A key feature of Transformer models is that they are built with special layers called attention layers. This layer will tell the model to pay specific attention to certain words in the sentence you passed it (and more or less ignore the others) when dealing with the representation of each word.

Attention layers are used in both the encoder and decoder.

Transformer Basic Architecture

Without going into complexities, here how you can understand the Transformer Architecture. If we start considering a Transformer for language translation as a simple black box, it would take a sentence in one language, English for instance, as an input and output its translation in English.

If we dive a little bit, we observe that this black box(Transformer) is composed of two main parts:

The encoder takes in our input and outputs a matrix representation of that input. For instance, the English sentence “How are you?”
The decoder takes in that encoded representation and iteratively generates an output. In our example, the translated sentence “¿Cómo estás?”

The Transformer architecture was originally designed for translation. During training, the encoder receives inputs (sentences) in a certain language, while the decoder receives the same sentences in the desired target language. In the encoder, the attention layers can use all the words in a sentence. The decoder, however, works sequentially and can only pay attention to the words in the sentence that it has already translated.

Does all Transformer Models follow this architecture?
The answer to this question is NO. Not all Transformer models follow this exact architecture. The basic Transformer architecture, as described, consists of an encoder and a decoder designed for sequence-to-sequence tasks like translation. However, there are several variants of the Transformer architecture tailored for different NLP tasks.

Categories

Broadly, Transformers can be grouped into three categories:

BERT-like (Encoder-only models)
GPT-like (Decoder-only models)
BART/T5-like (Encoder-decoder models)

1. Encoder models

Encoder models use only the encoder of a Transformer model. At each stage, the attention layers can access all the words in the initial sentence. These models are often characterized as having “bi-directional” attention, and are often called auto-encoding models.

Encoder models are best suited for tasks requiring an understanding of the full sentence, such as sentence classification, named entity recognition (and more generally word classification), and extractive question answering.

BERT has Encoder-only architecture. Input is text and output is sequence of embeddings.

2. Decoder models

Decoder models use only the decoder of a Transformer model. At each stage, for a given word the attention layers can only access the words positioned before it in the sentence. These models are often called auto-regressive models.
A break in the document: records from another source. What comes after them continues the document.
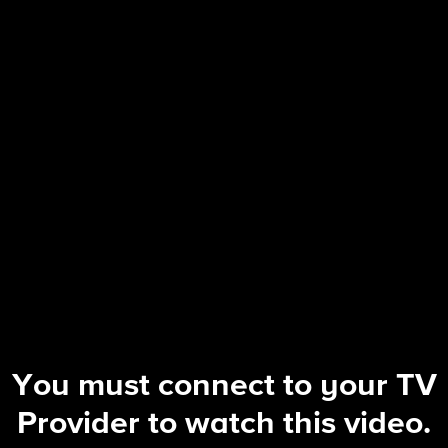
Blue Bloods
S14 E7 | On the Ropes
You must connect to your TV
Provider to watch this video.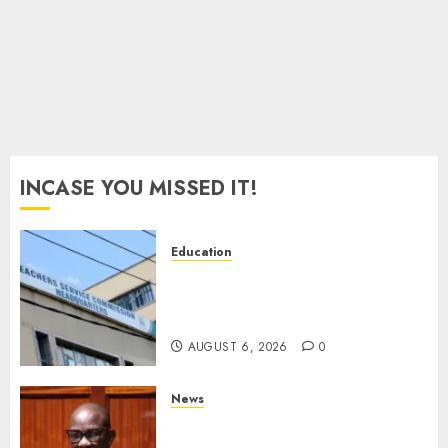
INCASE YOU MISSED IT!
Education
EXPLAINER: Why Teachers’
Promotions Is Delayed, TSC
Outlines Reasons
AUGUST 6, 2026
0
News
Court Frees City Lawyer In
Multi-Million Gold Case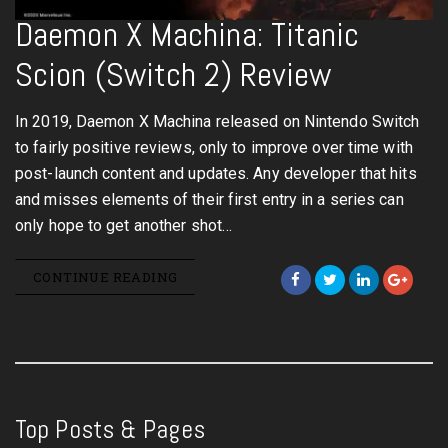
Daemon X Machina: Titanic
Scion (Switch 2) Review
In 2019, Daemon X Machina released on Nintendo Switch
to fairly positive reviews, only to improve over time with
post-launch content and updates. Any developer that hits
and misses elements of their first entry in a series can
only hope to get another shot…
CONTINUE READING
Top Posts & Pages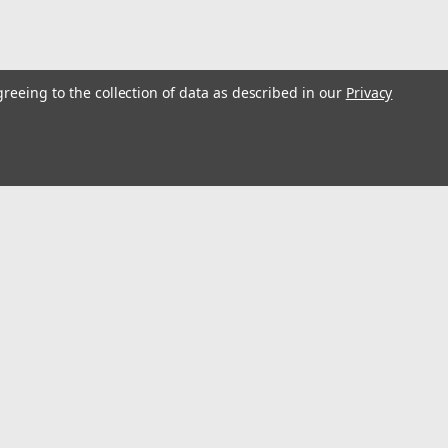
greeing to the collection of data as described in our
Privacy
s
Connect with Us: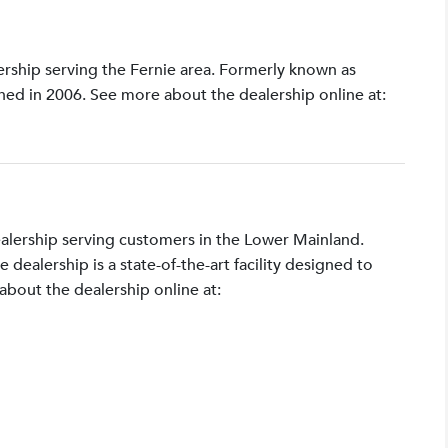
lership serving the Fernie area. Formerly known as
shed in 2006. See more about the dealership online at:
ealership serving customers in the Lower Mainland.
ealership is a state-of-the-art facility designed to
bout the dealership online at: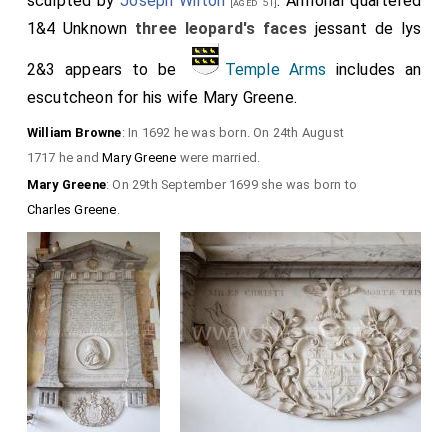
sculpted by
Joseph Wilton
. Armorial quartered
[aged 51]
1&4 Unknown
three leopard's faces
jessant de lys
2&3 appears to be
Temple Arms
includes an
escutcheon for his wife
Mary Greene
.
William Browne
: In 1692 he was born. On 24th August
1717 he and
Mary Greene
were married.
Mary Greene
: On 29th September 1699 she was born to
Charles Greene
.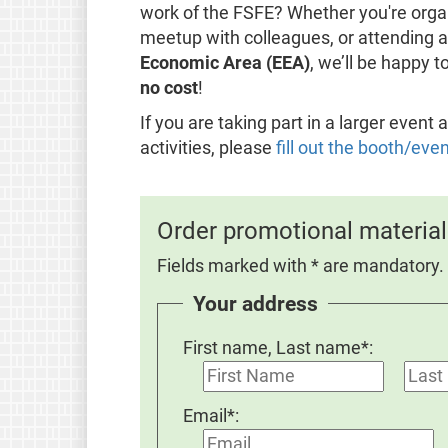
work of the FSFE? Whether you're organ
meetup with colleagues, or attending a 
Economic Area (EEA)
, we’ll be happy 
no cost
!
If you are taking part in a larger even
activities, please
fill out the booth/eve
Order promotional material
Fields marked with * are mandatory.
Your address
First name, Last name*:
Email*: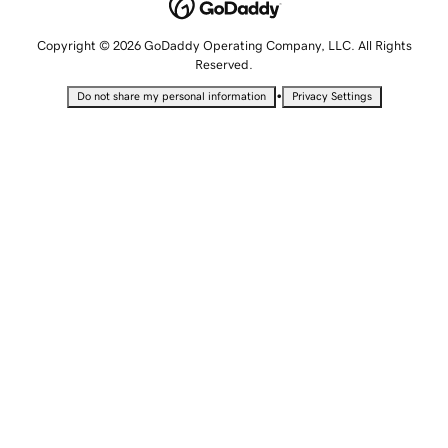
Copyright © 2026 GoDaddy Operating Company, LLC. All Rights
Reserved.
•
Do not share my personal information
Privacy Settings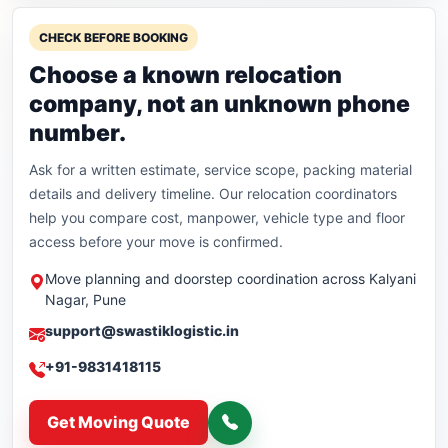
CHECK BEFORE BOOKING
Choose a known relocation
company, not an unknown phone
number.
Ask for a written estimate, service scope, packing material
details and delivery timeline. Our relocation coordinators
help you compare cost, manpower, vehicle type and floor
access before your move is confirmed.
Move planning and doorstep coordination across Kalyani
Nagar, Pune
support@swastiklogistic.in
+91-9831418115
Get Moving Quote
The pretraining of decoder models usually revolves around predicting the next word in the sentence. These models are best suited for tasks involving text generation.

GPT-2 has Decoder-only architecture. Input is text and output is the next word (token), which is then appended to the input.
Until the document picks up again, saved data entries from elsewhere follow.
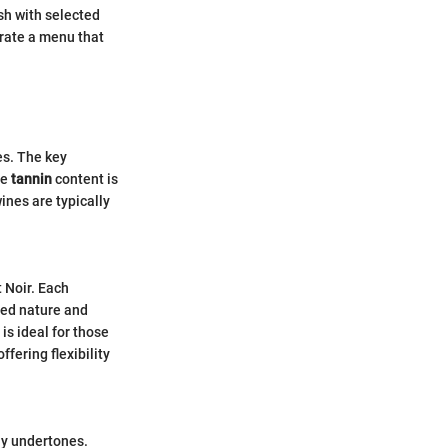
sh with selected
urate a menu that
es. The key
he
tannin
content is
ines are typically
 Noir. Each
died nature and
 is ideal for those
ffering flexibility
thy undertones.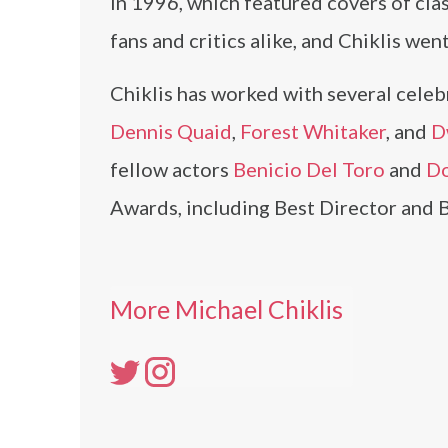
in 1996, which featured covers of cla
fans and critics alike, and Chiklis wen
Chiklis has worked with several celebr
Dennis Quaid
,
Forest Whitaker
, and
D
fellow actors
Benicio Del Toro
and
Do
Awards, including Best Director and 
More Michael Chiklis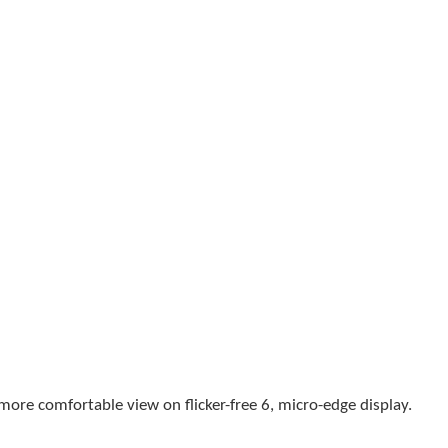
a more comfortable view on
flicker-free
6
, micro-edge display.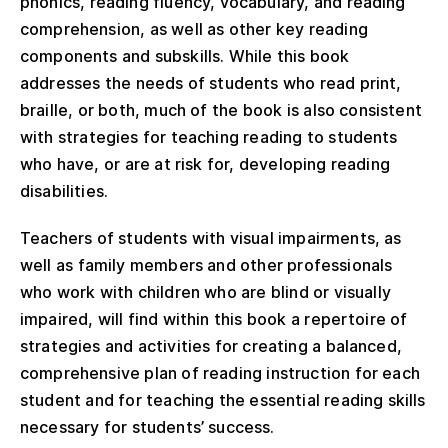
phonics, reading fluency, vocabulary, and reading
comprehension, as well as other key reading
components and subskills. While this book
addresses the needs of students who read print,
braille, or both, much of the book is also consistent
with strategies for teaching reading to students
who have, or are at risk for, developing reading
disabilities.
Teachers of students with visual impairments, as
well as family members and other professionals
who work with children who are blind or visually
impaired, will find within this book a repertoire of
strategies and activities for creating a balanced,
comprehensive plan of reading instruction for each
student and for teaching the essential reading skills
necessary for students’ success.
3. Encoder-decoder/ Sequence-to-sequence models

Encoder-decoder models (also called sequence-to-sequence models) use both parts of the Transformer architecture. At each stage, the attention layers of the encoder can access all the words in the initial sentence, whereas the attention layers of the decoder can only access the words positioned before a given word in the input.

Sequence-to-sequence models are best suited for tasks revolving around generating new sentences depending on a given input, such as summarization, translation, or generative question answering.
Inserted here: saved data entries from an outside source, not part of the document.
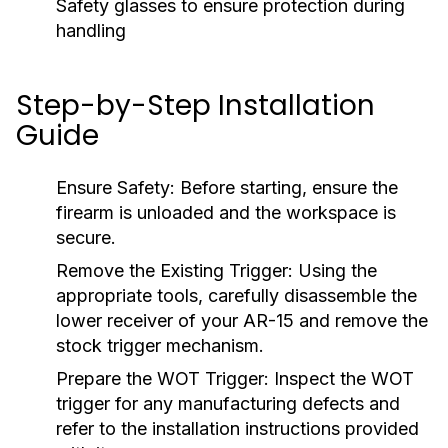
Safety glasses to ensure protection during
handling
Step-by-Step Installation
Guide
Ensure Safety:
Before starting, ensure the
firearm is unloaded and the workspace is
secure.
Remove the Existing Trigger:
Using the
appropriate tools, carefully disassemble the
lower receiver of your AR-15 and remove the
stock trigger mechanism.
Prepare the WOT Trigger:
Inspect the WOT
trigger for any manufacturing defects and
refer to the installation instructions provided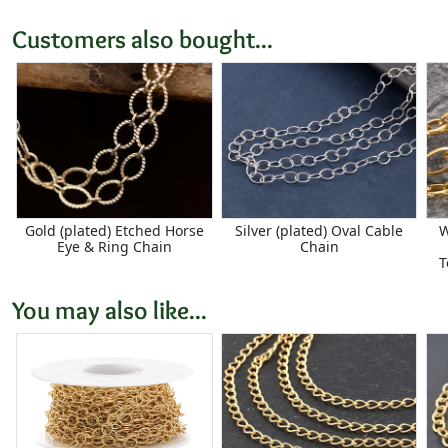
Customers also bought...
Gold (plated) Etched Horse
Silver (plated) Oval Cable
W
Eye & Ring Chain
Chain
T
You may also like...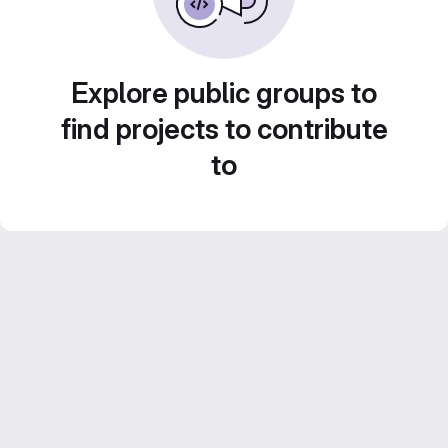
Explore public groups to
find projects to contribute
to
T5 has Encoder-Decoder or Full-Transformer. Input is text and output is the next word (token), which is then appended to the decoder-input.

Limitations

Pretrained models are powerful yet inherently limited. They are trained on extensive datasets that may contain a mix of high-quality and problematic content from the internet. Consequently, there’s a risk of the model producing biased content, including sexist, racist, or homophobic material. Merely fine-tuning the model with specific data does not eradicate these biases.